God is glorified in our giving. And God is glorified in our thanksgiving.
And God’s glory is what we are supposed to be all about.
Many of you are already preparing for Thanksgiving on Thursday. If you’re like me, you’ve set aside the recipes you’ll use, you’ve bought the groceries and you’ve cleaned up the kitchen so everything will be ready. Maybe you’ve already started cooking.
OK, I haven’t done any of that. My preparation has been more along the lines of dreaming about extra helpings of dressing.
But I know that the ladies in my family have done some of these things, and I know that many of you sitting here today have done so, as well.
Let me ask you this: Will God be glorified in your Thanksgiving celebration? Will He get the credit for the bounty that appears on your table? Will He be glorified by your generosity to others this holiday season?
That’s what Paul was telling the Corinthians would happen as they honored their commitment to help the church in Jerusalem.
2 Corinthians 9:12 NASB95
For the ministry of this service is not only fully supplying the needs of the saints, but is also overflowing through many thanksgivings to God.
The people of the church in Jerusalem would have their needs supplied, and this ministry would result in “many thanksgivings to God.”
2 Corinthians 9:13–14 NASB95
Because of the proof given by this ministry, they will glorify God for your obedience to your confession of the gospel of Christ and for the liberality of your contribution to them and to all, while they also, by prayer on your behalf, yearn for you because of the surpassing grace of God in you.
By being obedient to the call of their faith, the people of the church in Corinth would be proclaiming the gospel of Jesus Christ.
And in the liberality of their contributions, they would, in turn, be blessed by the prayers offered on their behalf by the church in Jerusalem.
Seeing the grace of God demonstrated in their contributions, Paul says, the people in Jerusalem would “yearn” for them. They would long for them.
The context here is among believers, but the application is the same as we do God’s work among the unbelieving, too. When they see God’s grace in our actions on their behalf, even unbelievers will be drawn to us — and more importantly to Jesus Christ, the “indescribable gift” Paul mentions in the next verse.

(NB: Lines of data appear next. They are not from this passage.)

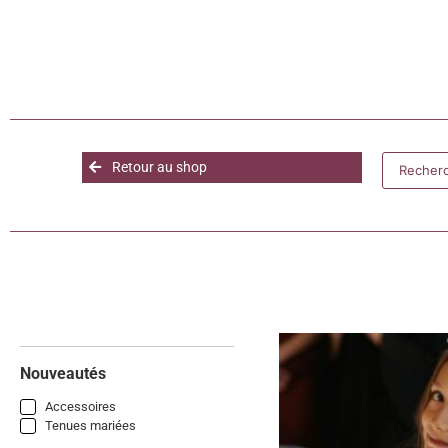
Retour au shop
Nouveautés
Accessoires
Tenues mariées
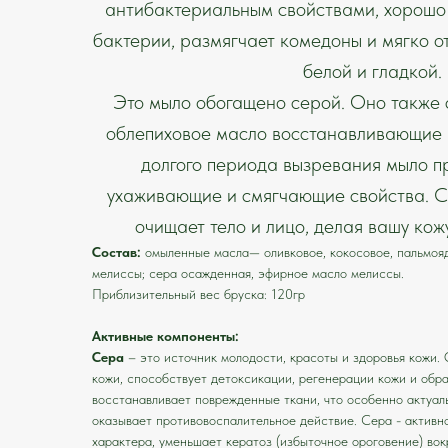
антибактериальным свойствами, хорошо 
бактерии, размягчает комедоны и мягко о
белой и гладкой.
Это мыло обогащено серой. Оно также 
облепиховое масло восстанавливающие 
долгого периода вызревания мыло п
ухаживающие и смягчающие свойства. С
очищает тело и лицо, делая вашу кож
Состав:
омыленные масла— оливковое, кокосовое, пальмояд
мелиссы; сера осажденная, эфирное масло мелиссы.
Приблизительный вес бруска: 120гр
Активные компоненты:
Сера
– это источник молодости, красоты и здоровья кожи. 
кожи, способствует детоксикации, регенерации кожи и обр
восстанавливает поврежденные ткани, что особенно актуал
оказывает противовоспалительное действие. Сера - активн
характера, уменьшает кератоз (избыточное ороговение) вок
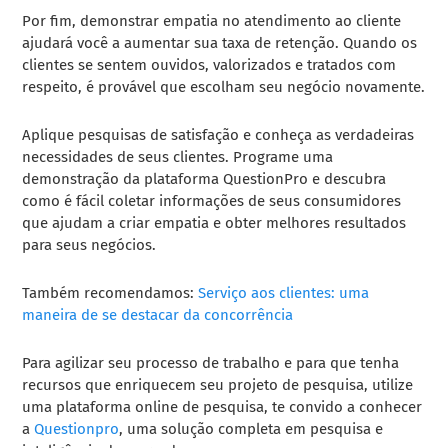
Por fim, demonstrar empatia no atendimento ao cliente
ajudará você a aumentar sua taxa de retenção. Quando os
clientes se sentem ouvidos, valorizados e tratados com
respeito, é provável que escolham seu negócio novamente.
Aplique pesquisas de satisfação e conheça as verdadeiras
necessidades de seus clientes. Programe uma
demonstração da plataforma QuestionPro e descubra
como é fácil coletar informações de seus consumidores
que ajudam a criar empatia e obter melhores resultados
para seus negócios.
Também recomendamos:
Serviço aos clientes: uma
maneira de se destacar da concorrência
Para agilizar seu processo de trabalho e para que tenha
recursos que enriquecem seu projeto de pesquisa, utilize
uma plataforma online de pesquisa, te convido a conhecer
a
Questionpro
, uma solução completa em pesquisa e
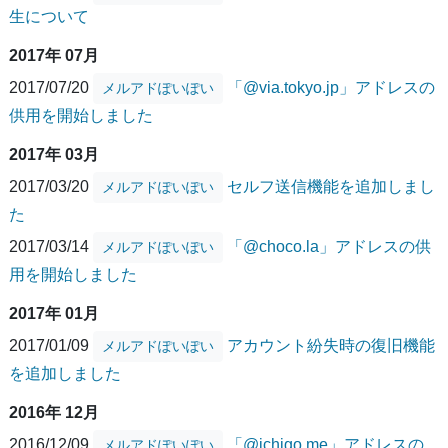
生について
2017年 07月
2017/07/20
「@via.tokyo.jp」アドレスの
メルアドぽいぽい
供用を開始しました
2017年 03月
2017/03/20
セルフ送信機能を追加しまし
メルアドぽいぽい
た
2017/03/14
「@choco.la」アドレスの供
メルアドぽいぽい
用を開始しました
2017年 01月
2017/01/09
アカウント紛失時の復旧機能
メルアドぽいぽい
を追加しました
2016年 12月
2016/12/09
「@ichigo.me」アドレスの
メルアドぽいぽい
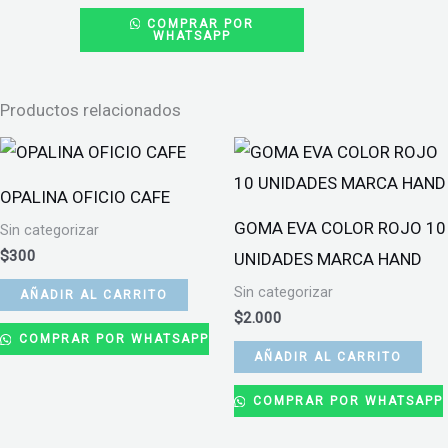
PAPEL
COMPRAR POR
WHATSAPP
METALIZADO
VERDE
cantidad
Productos relacionados
OPALINA OFICIO CAFE
GOMA EVA COLOR ROJO 10
Sin categorizar
$
300
UNIDADES MARCA HAND
Sin categorizar
AÑADIR AL CARRITO
$
2.000
COMPRAR POR WHATSAPP
AÑADIR AL CARRITO
COMPRAR POR WHATSAPP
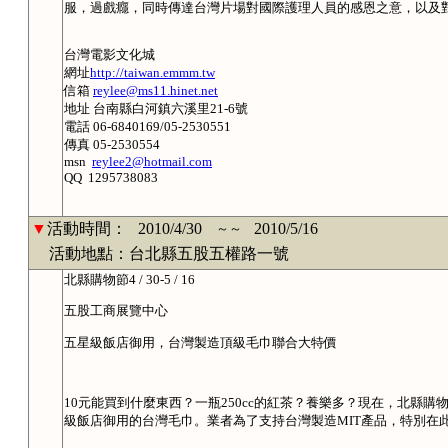
服，過戲癮，同時傳達台灣片場對國際護理人員的感恩之意，以及
台灣電影文化城
網址
http://taiwan.emmm.tw
信箱
reylee@ms11.hinet.net
地址 台南縣白河鎮六溪里21-6號
電話 06-6840169/05-2530551
傳真 05-2530554
msn
reylee2@hotmail.com
QQ 1295738083
▼
活動時間：
2010/4/30
2010/5/16
～～
活動地點：台北縣五股五權路一號
北縣購物節4 / 30-5 / 16
五股工商展覽中心
五星級飯店御用，台灣製造頂級毛巾聯合大特價
10元能買到什麼東西？一瓶250cc的紅茶？養樂多？現在，北縣
級飯店御用的台灣毛巾。業者為了支持台灣製造MIT產品，特別在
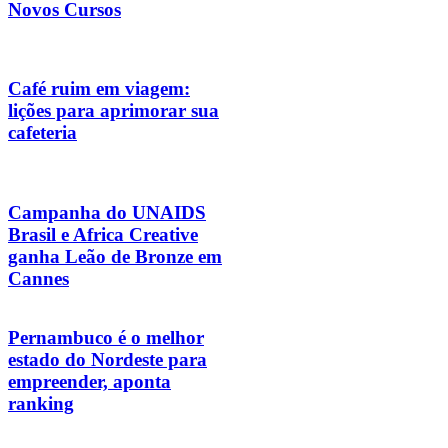
Novos Cursos
Café ruim em viagem:
lições para aprimorar sua
cafeteria
Campanha do UNAIDS
Brasil e Africa Creative
ganha Leão de Bronze em
Cannes
Pernambuco é o melhor
estado do Nordeste para
empreender, aponta
ranking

This gift of Jesus Christ, the gift God gave to mankind on that first Christmas more than 2,000 years ago, is the greatest blessing we can ever receive.
We were lost in our sins. Our sins separated us from a holy and righteous God, and the price of our ransom was beyond our ability to pay.
Only Jesus, God’s perfect Son, could pay that price, and He did so on a cross, where he bore our sins and took the punishment for them.
In His boundless mercy, Jesus paid the price for our sins by his sacrifice on that cross. But that was only part of the gift.
God then lavished us with His infinite grace by choosing to adopt us as His children, giving those who believe in Jesus and repent from their sins and make him their Lord and Savior a place with the resurrected Christ in Heaven.
2 Corinthians 9:15 NASB95
Thanks be to God for His indescribable gift!
Thanks, indeed, be to God for His indescribable gift!
But if we accept that gift — that blessing — without experiencing some brokenness over those who are still lost, then we have missed the entire point of this passage.
We are blessed so that we might bless others.
Even — perhaps especially — our salvation is a blessing that should be shared. We who have followed Jesus Christ are not saved so we can sit back and be satisfied that we’ve got a ticket into heaven.
We are saved so that we might point others to the only One who can save them. We are saved so that we can point others to Jesus.
We are saved so the Holy Spirit can plant seeds of faith through our witness to others. We are saved so that the harvest of righteousness may be increased.
Our part is to scatter the seeds, and to do so with all liberality.
We who have been given so much must give much. If we are truly thankful for what we have been given — for this indescribable gift — then we must share it.
And in doing so, we will see this ministry overflow with many new thanksgivings to God.